Nihayet o gün geldi. Güneş, stadyumu altın bir ışıkla doldururken, kalabalığın uğultusu adeta bir fırtına gibiydi. Başlangıç çizgisine, yani "balbis"e doğru yürüdüğümde kalbim göğüs kafesimi delip geçecek gibi atıyordu. Yanımda, Yunanistan'ın dört bir yanından gelmiş en hızlı koşucular duruyordu. Hepimiz gergindik, kaslarımız yay gibi gerilmiş, sadece o tek işareti bekliyorduk. Gözlerimi karşıdaki bitiş çizgisine diktim. O an ne fırın ne de Elis vardı aklımda; sadece o çizgi ve ona ulaşma arzusu vardı. Bir borazan sesi sessizliği yırttı. "Apıte!" yani "Gidin!" diye bağırdı hakem. O anda dünya benim için durdu. Sanki bir patlama olmuş gibi ileri atıldım. Ayaklarımın altındaki kum, her adımda beni daha da hızlandırıyordu. Kalabalığın sesi uzak bir uğultuya dönüştü. Sadece nefesimi, kalp atışlarımı ve rüzgarın yüzümdeki fısıltısını duyuyordum. Her kasım yanıyordu ama durmadım. Sanki tanrı Hermes'in kendisi bana kanatlarını ödünç vermiş gibiydi. Bitiş çizgisine yaklaştıkça, rakiplerimin yanımda olduğunu hissedebiliyordum ama onlara bakmadım. Sadece ileri, hep ileri koştum. Göğsümle ipi kopardığımda, bir anlığına her şey sustu. Sonra, stadyum adeta bir zafer çığlığıyla patladı. Benim için, Elis'li Koroibos için bağırıyorlardı. Dizlerimin üzerine çöktüm, nefes nefese kalmıştım ama hayatımda hiç bu kadar canlı hissetmemiştim. Ödülüm altın bir taç ya da bir kese dolusu para değildi. Zeus'un kutsal ağacından kesilmiş bir zeytin dalından yapılmış basit bir taçtı. Ama o an, o taç benim için dünyadaki tüm hazinelerden daha değerliydi. O, sadece bir zaferi değil, onuru, barışı ve tanrıların lütfunu simgeliyordu.

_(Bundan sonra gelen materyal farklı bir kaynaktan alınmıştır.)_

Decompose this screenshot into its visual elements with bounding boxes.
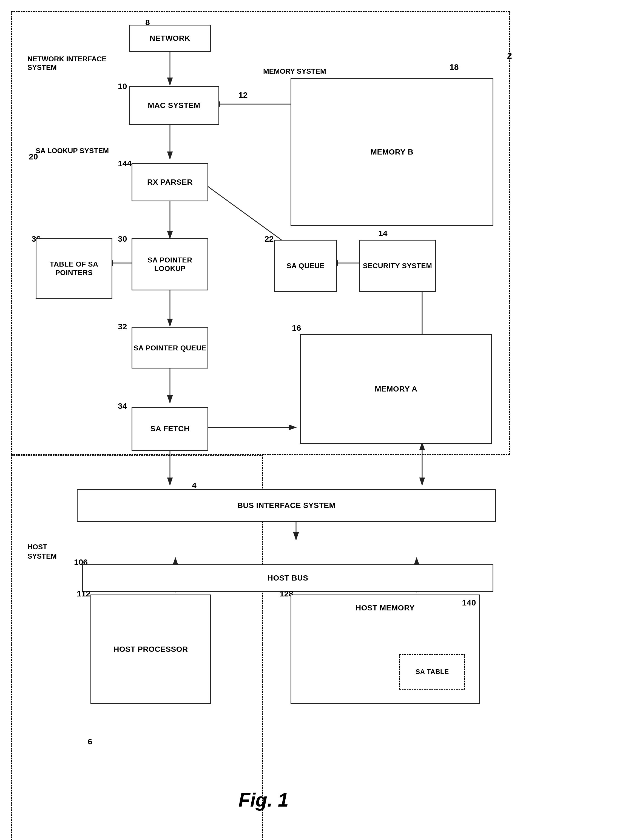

Elis'e döndüğümde bir kahraman gibi karşılandım. Artık sadece bir fırıncı değildim; ben Koroibos'tum, ilk Olimpiyat şampiyonu. Adım tarihe, MÖ 776 yılındaki ilk oyunların galibi olarak kazınmıştı. Bu zafer bana büyük bir onur getirdi ama ben özümde aynı kaldım; koşmayı seven Elis'li bir fırıncı. O zeytin dalı tacı, hayatımın en büyük hazinesi oldu. Bana her zaman en basit başlangıçların bile en büyük zaferlere ulaşabileceğini hatırlattı. Benim zaferim, oyunların başlangıcı oldu ve o günden sonra her dört yılda bir Yunanlılar barış içinde bir araya gelmeye devam etti. Bugün, binlerce yıl sonra, o ateş hala yanıyor. Dünyanın dört bir yanından gelen sporcular, modern Olimpiyat Oyunları'nda benim ve o gün orada yarışan diğerlerinin ruhunu taşıyor. Onlar da tıpkı benim gibi, farklılıkları bir kenara bırakıp ortak bir tutkuyla birleşiyorlar. Unutmayın, içinizdeki gücü keşfettiğinizde ve tutkunuzun peşinden koştuğunuzda, siz de kendi zeytin dalı tacınızı kazanabilirsiniz. Önemli olan madalyalar değil, o yolculukta gösterdiğiniz cesaret ve kararlılıktır.